Crop models have become the most beneficial tools to optimize crop management (Holzworth et al., 2014). Potato production in the central arid zone of Ningxia is substantially affected by water scarcity. Hence, different irrigation scenarios were simulated the calibrated AquaCrop model for potato irrigation fixation with varying irrigation amounts and irrigation cycles. In this paper, we initially simulated 15 scenarios in which the irrigation amount was fixed, and the number of irrigation cycles was changed. The results show that the yield decreases as the irrigation amount decreases, with the highest yield at 180 mm of irrigation at a 5-day irrigation cycle. These results are consistent with those of previous studies (Lehmann and Finger, 2014; Li et al., 2022) where it has been shown that decreasing the irrigation decreased the potato yields, but one simulation study has shown that excessive irrigation resulted in lower yields following the water stress (Jama-Rodzenska et al., 2021). Our second set of simulations of 15 scenarios with fixed irrigation quota and varying irrigation cycles showed that a 20 mm irrigation quota at a 5 -day irrigation cycle resulted in the highest tuber yield than all the other scenarios. The lower yields were observed with lower irrigation amounts and quotas probably due to the moisture stress as the depth of wetting was not reaching the effective root zone of the potato crop and substantially reducing the canopy cover and crop growth (Yuan et al., 2003; Mattar et al., 2021).

4.3 Recommendation of irrigation for potatoes under the drip irrigation

To improve irrigation and water use efficiency, it is important to optimize scheduling of irrigation (Li et al., 2019).

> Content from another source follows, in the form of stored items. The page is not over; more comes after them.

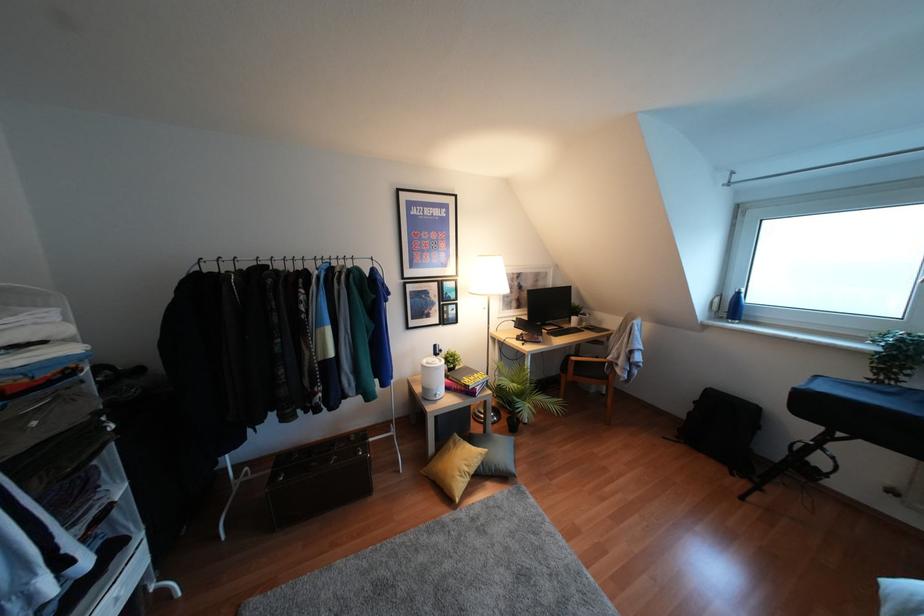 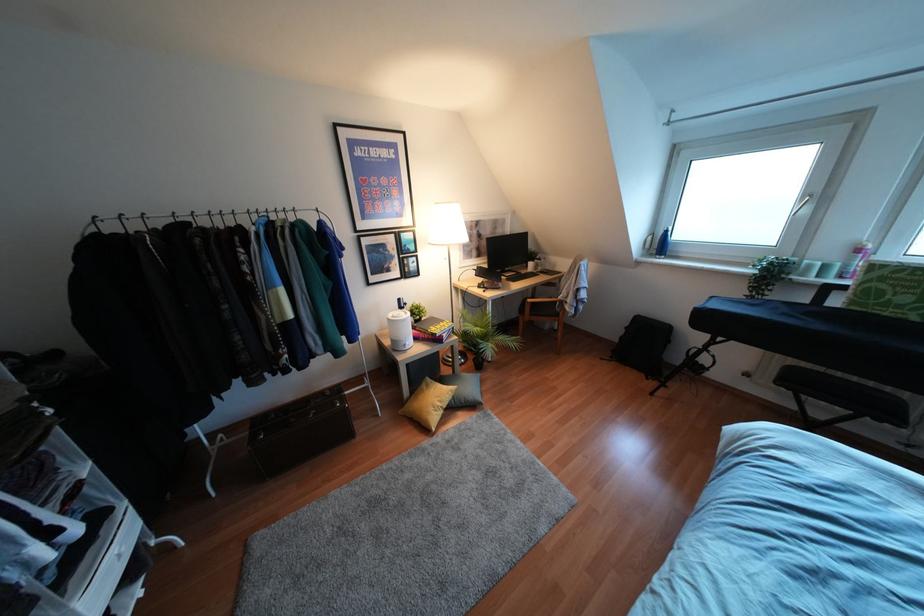 In the second image, find the point that corresponds to point 475,374 in the first image.

(441, 323) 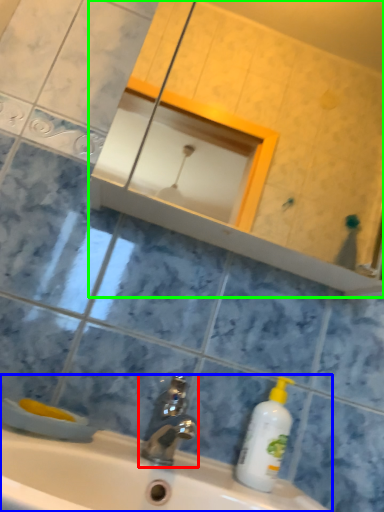 Question: Considering the real-world distances, which object is closest to tap (highlighted by a red box)? sink (highlighted by a blue box) or mirror (highlighted by a green box).

Choices:
 (A) sink
 (B) mirror

Answer: (A) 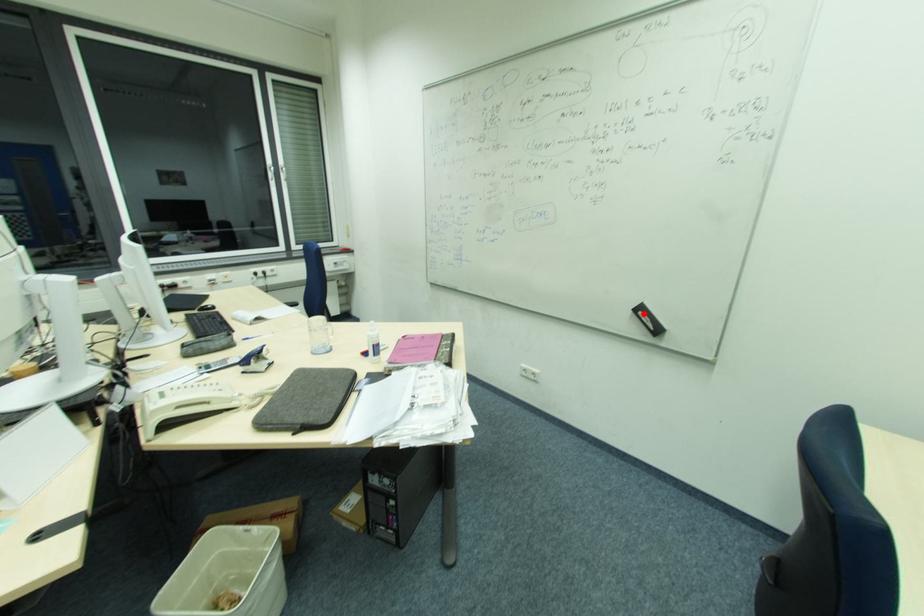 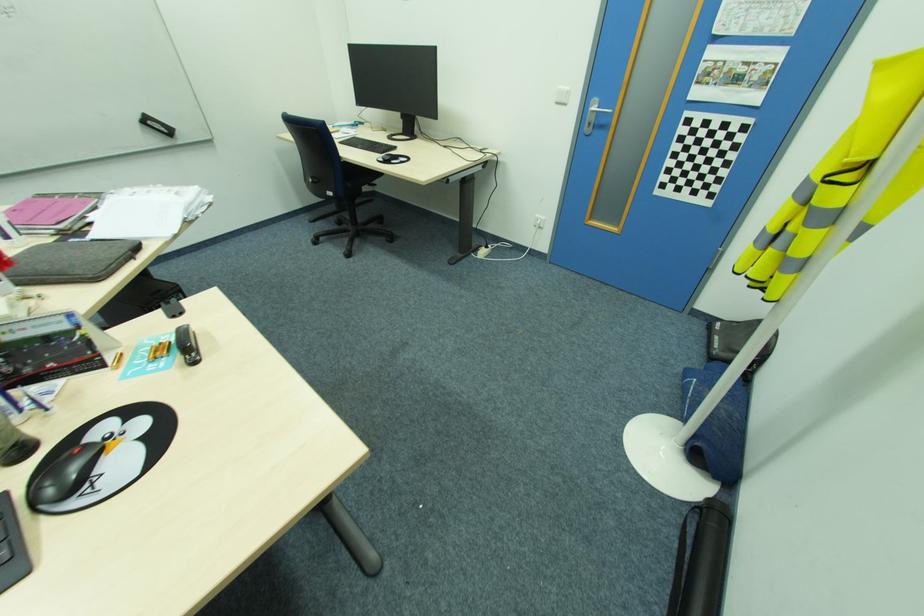 Where in the second image is the point corresponding to the highlighted location from the first image?

(151, 123) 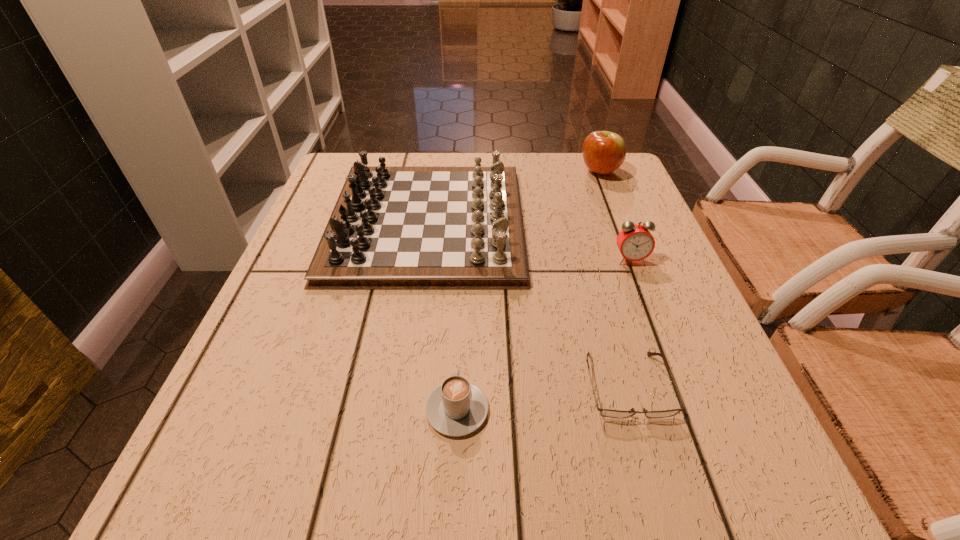 At what (x,y) coordinates should I click in order to perform the action: click on chessboard. Please return your answer as a coordinate pair (x, y). The width and height of the screenshot is (960, 540). Looking at the image, I should click on (393, 227).

I want to click on apple, so click(x=603, y=152).

I want to click on the third tallest object, so click(635, 242).

Where is `the second shortest object`? This screenshot has width=960, height=540. the second shortest object is located at coordinates (457, 407).

Identify the location of spectacles. (609, 413).

Image resolution: width=960 pixels, height=540 pixels. I want to click on vacant space situated 0.220m from the player's perspective of the chessboard, so click(x=616, y=222).

Identify the location of free point located on the left of the apple. This screenshot has width=960, height=540. (482, 172).

Where is `vacant space located 0.300m on the front-facing side of the third shortest object`? vacant space located 0.300m on the front-facing side of the third shortest object is located at coordinates (681, 391).

You are a GUI agent. You are given a task and a screenshot of the screen. Output one action in this format:
    pyautogui.click(x=<x>, y=<y>)
    Task: Click on the free location located 0.370m to the right of the second shortest object
    
    Given the screenshot: What is the action you would take?
    pyautogui.click(x=465, y=241)

At what (x,y) coordinates should I click in order to perform the action: click on vacant region located to the right of the second shortest object. Please return your answer as a coordinate pair (x, y). This screenshot has height=540, width=960. Looking at the image, I should click on (462, 295). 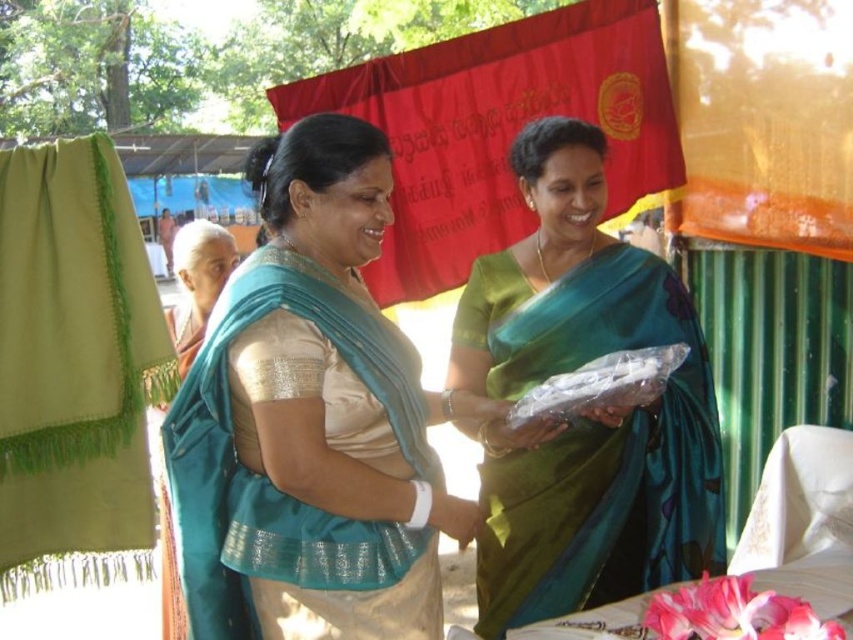 Which of these two, teal silk saree at center or red fabric canopy at upper center, stands taller?

red fabric canopy at upper center

Is point (410, 346) positioned after point (567, 36)?

That is False.

Where is `teal silk saree at center`? This screenshot has height=640, width=853. teal silk saree at center is located at coordinates (312, 419).

Can you confirm if green silk saree at center is positioned to the left of white embroidered tablecloth at lower right?

Correct, you'll find green silk saree at center to the left of white embroidered tablecloth at lower right.

Is point (640, 264) in front of point (801, 568)?

That is False.

The width and height of the screenshot is (853, 640). Identify the location of green silk saree at center. (587, 413).

Looking at this image, between teal silk saree at center and green silk saree at center, which one has less height?

teal silk saree at center

What do you see at coordinates (312, 419) in the screenshot? Image resolution: width=853 pixels, height=640 pixels. I see `teal silk saree at center` at bounding box center [312, 419].

You are a GUI agent. You are given a task and a screenshot of the screen. Output one action in this format:
    pyautogui.click(x=<x>, y=<y>)
    Task: Click on the teal silk saree at center
    This screenshot has height=640, width=853.
    Given the screenshot: What is the action you would take?
    pyautogui.click(x=312, y=419) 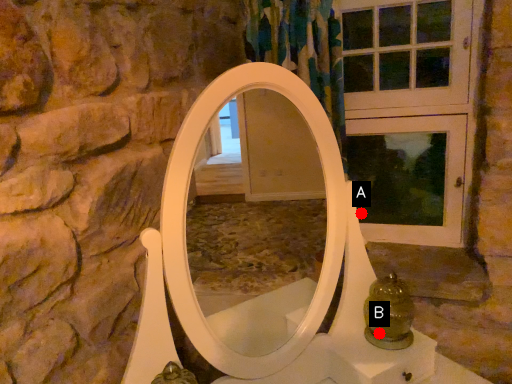 Question: Two points are circled on the image, labeled by A and B beside each circle. Which of the following is the closest to the observer?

Accordingly, A10 scheme of 180 mm maximum of water produced higher yield in simulation scenario I, which is consistent with the maximum yield observed in a previous study with 1800 m³ ha^-1 of water at the same level of nitrogen application (Yin et al., 2020).

However, changing the frequency of irrigation (i.e., irrigation cycle) can affect the potato yield (Wang et al., 2006) as the irrigation frequencies can modify plant physiological processes, growth, yield and water use efficiency (Boyle et al., 2016). At the same irrigation frequency, increasing the irrigation quota could increase the biomass (Si et al., 2020), which was similar to the study of Su et al. (2022) on the linear increase of crop biomass with irrigation quota at a certain irrigation range. Furthermore, irrigation scheduling is an important factor affecting water use efficiency, and water-saving irrigation facilitates the conservative use of irrigation water (Li et al., 2020). The analysis of irrigation optimization (Figure 7) showed that A26 scheme (1800 m³ ha^-1 of total irrigation at 7 days irrigation cycle) has produced the optimum yield with highest water use efficiency. Although A25 scheme with 5 days irrigation cycle and 2400 m³ ha^-1 of total irrigation has produced the highest yield, 600 m³ ha^-1 of additional irrigation only improved the yield by 6.4% thus reducing the water use efficiency of the crop. This was because increasing irrigation frequency increased potato yield but failed to increase the water use efficiency in potato as shown by Liu et al. (2019). Therefore, 20 mm of irrigation quota at 7 days of irrigation cycle can be considered as an optimum irrigation scheduling for potato cultivated under the drip irrigation in the arid regions. Nevertheless, the optimum irrigation system should be adjusted considering the local climate, fertilizer application and crop variety (Zheng et al., 2013). These findings can provide the baseline for rational water and fertilizer management for local potato production in the arid regions such as Ningxia in China.

5 Conclusions

The objective of this study was to optimize the irrigation for potato cultivated under the drip irrigation in the arid region of Ningxia, China. The AquaCrop model was calibrated and validated using the data from two years of field experiment in devising the optimal irrigation recommendation. The calibrated crop model was used to simulate the changes in canopy coverage, biomass and tuber yield of potato with 30 different irrigation schemes under two different irrigation scenarios. The results showed that the AquaCrop model could better simulate the growth and yield of potato under the drip irrigation with different irrigation treatments. We found that increasing the total amount of irrigation could increase the yield of potato under the drip irrigation; however, yield begins to decline when the amount of total irrigation exceeds 2500 m³ ha^-1. Moreover, the optimum irrigation schedule for potatoes was 20 mm of irrigation quota at 7 days of irrigation cycle which requires 1800 m³ (meter cube) ha^-1 of total irrigation. The above irrigation scheduling has achieved 46.77 t ha^-1 of tuber yield with 15.74 kg m^-3 of water use efficiency. Future research should focus on evaluating the best performing irrigation schemes at different climate and soil conditions for potato cultivation in various parts of the arid regions.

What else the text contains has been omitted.